Further, according to the distributor of the air conditioner of the present invention, the end of the conical orifice whose cross-sectional area gradually decreases is provided to be larger than the inner diameter of the inlet refrigerant pipe of the distributor, and the other end is formed as a flange. Since it is configured to be smaller than the inner diameter of the refrigerant pipe, it is possible to provide a distributor that can achieve high quality performance without being erroneously assembled at the time of assembling the distributor, and has an effect of contributing to cost reduction. .

Further, according to the distributor of the air conditioner of the present invention, since the conical orifice having the reduced portion having the reduced cross-sectional area is elongated and inserted in the refrigerant pipe, the pressure can be rapidly reduced. This has the effect of preventing the flow of the refrigerant and reducing the flow noise of the refrigerant.

[Brief description of the drawings]

FIG. 1 is a side sectional view showing a distributor of an air conditioner according to Embodiment 1 of the present invention.

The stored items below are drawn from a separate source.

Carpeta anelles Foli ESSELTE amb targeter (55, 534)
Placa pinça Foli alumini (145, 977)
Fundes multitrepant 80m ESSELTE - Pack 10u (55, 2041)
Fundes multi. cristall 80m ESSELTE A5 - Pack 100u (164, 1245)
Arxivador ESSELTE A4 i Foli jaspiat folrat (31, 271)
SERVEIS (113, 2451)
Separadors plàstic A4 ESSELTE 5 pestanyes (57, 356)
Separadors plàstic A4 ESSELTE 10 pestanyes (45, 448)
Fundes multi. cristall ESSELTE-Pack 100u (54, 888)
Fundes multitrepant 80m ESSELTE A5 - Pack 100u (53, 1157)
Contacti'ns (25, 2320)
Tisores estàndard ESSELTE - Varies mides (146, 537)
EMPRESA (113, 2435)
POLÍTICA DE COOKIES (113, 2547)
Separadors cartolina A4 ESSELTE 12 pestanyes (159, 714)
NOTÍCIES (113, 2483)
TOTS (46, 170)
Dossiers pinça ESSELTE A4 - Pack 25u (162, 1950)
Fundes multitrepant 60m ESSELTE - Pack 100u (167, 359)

FIG. 2 is an exploded side sectional view showing a distributor of the air conditioner according to Embodiment 1 of the present invention.

FIG. 3 is an enlarged view showing a relationship between a conical orifice and a refrigerant pipe of the distributor of the air conditioner according to Embodiment 1 of the present invention.

FIG. 4 is a side sectional view showing a distributor of an air conditioner according to Embodiment 2 of the present invention.

FIG. 5 is a side sectional view showing a distributor of an air conditioner according to Embodiment 3 of the present invention.

FIG. 6 is a refrigerant circuit diagram of a general air conditioner.

FIG. 7 is a side sectional view showing a distributor of a conventional air conditioner.

[Explanation of symbols]

8 distributor body, 10 conical orifice, 13 distribution hole, 14 minute piping, 15 distributor insertion side refrigerant piping, 17
Flange, 18 Orifice stop, 19 Reduction, 20
Contraction part, 21 gas-liquid mixing chamber part.

 ──────────────────────────────────────────────────続 き Continued on the front page (72) Kunihiro Inui 2-6-1, Otemachi, Chiyoda-ku, Tokyo Inside Mitsubishi Electric Engineering Co., Ltd. (72) Masahiro Nakayama 2-3-2 Marunouchi, Chiyoda-ku, Tokyo No. Mitsubishi Electric Corporation

Claims (3)

[Claims] 1. A refrigerant circuit having a compressor, a condenser, a decompression device, and an evaporator is provided between the decompression device and the evaporator, and has a cross-sectional area gradually in a direction of a refrigerant flow from an inlet. A conical orifice for increasing the flow of a reduced contraction refrigerant, a distributor having a distribution hole to which a distribution pipe for mixing the gas-liquid two-phase refrigerant accelerated by the conical orifice and distributing the refrigerant is connected. 3. The refrigerant distributor of an air conditioner according to claim 1, wherein a conical orifice for increasing the flow of the refrigerant is inserted and disposed in the refrigerant pipe on the insertion side of the distributor. 2. An end of a conical orifice whose cross-sectional area is gradually reduced is provided with a flange portion larger than the inner diameter of the inlet refrigerant pipe of the distributor, and the other end is provided with a smaller diameter than the inner diameter of the refrigerant pipe. The refrigerant distributor for an air conditioner according to claim 1. 3. A refrigerant distributor for an air conditioner according to claim 1, wherein a conical orifice having a longer reduced portion whose cross-sectional area is reduced is inserted and disposed in the refrigerant pipe.